Viborg (), a city in central Jutland, Denmark, is the capital of both Viborg municipality and Region Midtjylland. Viborg is also the seat of the Western High Court, the High Court for the Jutland peninsula. Viborg Municipality is the second-largest Danish municipality, covering 3.3% of the country's total land area.

History
Viborg is one of the oldest cities in Denmark, with Viking settlements dating back to the late 8th century. Its central location gave the city great strategic importance, in political and religious matters, during the Middle Ages. A motte-and-bailey-type castle was once located in the city.  Viborg's name is a combination of two Old Norse words: vé, meaning a holy place, and borg, meaning a fort, but the original name of the town was Vvibiærgh, where -biærgh means hill (modern Danish -bjerg (mountain).

Sights

Viborg is famous for Viborg Cathedral. The construction of the cathedral started in 1130 and took about 50 years. The building has burned to the ground and been re-built several times. Only the crypt of the original cathedral is still preserved. The cathedral was and is the locus of cult of Saint Kjeld of Viborg who was dean of the cathedral chapter there and had a great shrine there in the Middle Ages. The newest parts of the church are from a restoration between 1864 and 1876. The cathedral is famous for its many paintings by Danish painter Joakim Skovgaard, which depict stories from the Bible. Next to the cathedral is the Skovgaard museum, founded in 1937.

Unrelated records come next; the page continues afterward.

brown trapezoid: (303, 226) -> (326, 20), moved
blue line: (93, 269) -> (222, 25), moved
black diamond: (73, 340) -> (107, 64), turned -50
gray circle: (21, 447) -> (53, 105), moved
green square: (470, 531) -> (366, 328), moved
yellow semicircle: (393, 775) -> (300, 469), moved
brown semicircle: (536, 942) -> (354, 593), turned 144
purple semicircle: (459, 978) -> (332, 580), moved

Before the Protestant Reformation Viborg was the home of five monasteries, about 12 parish churches, several chapels and of course the cathedral. The Black Friars' church dates from the 13th century. Today only the cathedral and a few remains of the Franciscan and the Dominican monasteries are left.

Sports

Since the 1990s, Viborg has had a reputation as one of Denmark's leading cities for sports. It started with handball, a popular sport in Denmark, when the women's handball team became one of best five clubs in Europe, and continued when both the men's handball team and the professional football team established themselves in their respective domestic leagues. From 1998 to 2008, Viborg FF was a member of the Danish Superliga, reaching an all-time high by winning the Danish cup in 2000.

Viborg hosts the annual Haervejsmarchen international two-day walking festival, which regularly attracts 8,000 participants, including many from outside Denmark.  It includes marked routes of distances of up to 45 kilometres a day.  The walk is affiliated to the IML Walking Association.

Education

Viborg is home to a number of educational institutions, including Viborg Katedralskole (cathedral school). Denmark's oldest educational institution celebrated its 900th birthday in 2000. The school is believed to have been founded about 1060, at the same time as the city became the seat of a bishop. The church needed to educate boys and young men to enter into the church's service, and to that purpose it created a school. Its current monumental home was built in 1926 to accommodate a larger number of students and later the school added a dormitory to house the many students from outer regions or islands not close to a gymnasium. Although this role is now basically obsolete, the dorm continues to be a popular solution for many students wanting to get away from home or for a small number of students from Greenland. Viborg Katedralskole is today one of four gymnasiums in Viborg.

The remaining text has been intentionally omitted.